I’m not one of those planner-bloggers. I write what I feel, when I feel it. When I post I’m basically throwing you a real-time snapshot of my mind. I may be feeling a bunch of things, but when I post I’m shining one of those thoughts and offering it to you.
For me, posting has been a sort of reaching out. I post and then I wait. Did anyone like it? Was anyone moved? Who agrees with me? As much as I’ve tried to stop it– my writing, specifically blogging, is a quest for affirmation/connection masquerading as an essay.
A thought occurred to me this morning as I was having my “devotions.” I put quotes around them because they’ve not felt very devoted lately. A dark night of the soul sort of thing, but my internal ravings led me to consider: if Gandhi can fast from food, I can fast from social media. And wouldn’t it be freeing? Not to wonder who liked my posts, who liked my status, my picture, my buffed-up, shiny words? Yes. I decided. Freeing indeed.

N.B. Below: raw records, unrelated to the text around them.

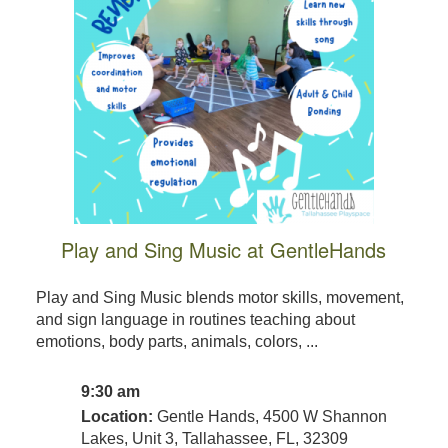
Play and Sing Music at GentleHands
Play and Sing Music blends motor skills, movement,
and sign language in routines teaching about
emotions, body parts, animals, colors, ...
9:30 am
Location:
Gentle Hands, 4500 W Shannon
Lakes, Unit 3, Tallahassee, FL, 32309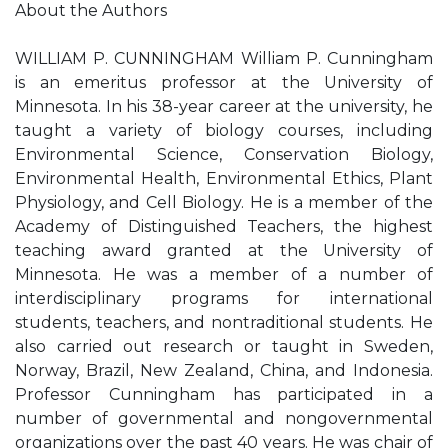
About the Authors
WILLIAM P. CUNNINGHAM William P. Cunningham
is an emeritus professor at the University of
Minnesota. In his 38-year career at the university, he
taught a variety of biology courses, including
Environmental Science, Conservation Biology,
Environmental Health, Environmental Ethics, Plant
Physiology, and Cell Biology. He is a member of the
Academy of Distinguished Teachers, the highest
teaching award granted at the University of
Minnesota. He was a member of a number of
interdisciplinary programs for international
students, teachers, and nontraditional students. He
also carried out research or taught in Sweden,
Norway, Brazil, New Zealand, China, and Indonesia.
Professor Cunningham has participated in a
number of governmental and nongovernmental
organizations over the past 40 years. He was chair of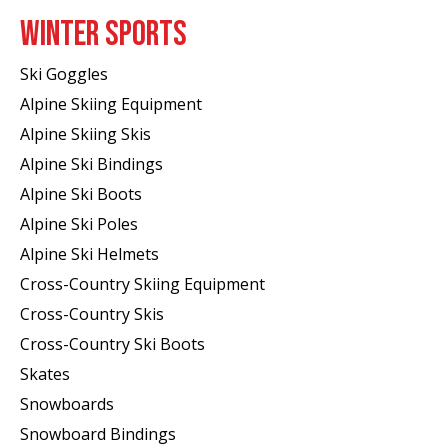
WINTER SPORTS
Ski Goggles
Alpine Skiing Equipment
Alpine Skiing Skis
Alpine Ski Bindings
Alpine Ski Boots
Alpine Ski Poles
Alpine Ski Helmets
Cross-Country Skiing Equipment
Cross-Country Skis
Cross-Country Ski Boots ​
Skates
Snowboards
Snowboard Bindings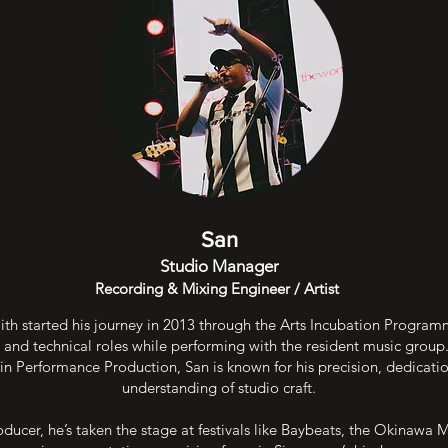
San
Studio Manager
Recording & Mixing Engineer / Artist
h started his journey in 2013 through the Arts Incubation Progra
 and technical roles while performing with the resident music group
in Performance Production, San is known for his precision, dedicati
understanding of studio craft.
oducer, he’s taken the stage at festivals like Baybeats, the Okinawa M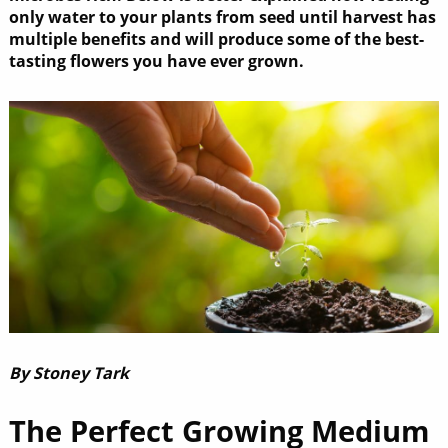
only water to your plants from seed until harvest has
multiple benefits and will produce some of the best-
tasting flowers you have ever grown.
By Stoney Tark
The Perfect Growing Medium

I usually scroll through Facebook while I eat my lunch. I’m not sure what I’ll do while I eat, but I used to do something before. It’ll come back. Maybe I’ll taste my food. Time travel back to 1990 wasn’t an option, so turning off notifications will have to do. I’ll be writing my novel in the quiet room of no social media. That’s my real-time plan. Once I have it finished, I’ll come back to beg for beta readers.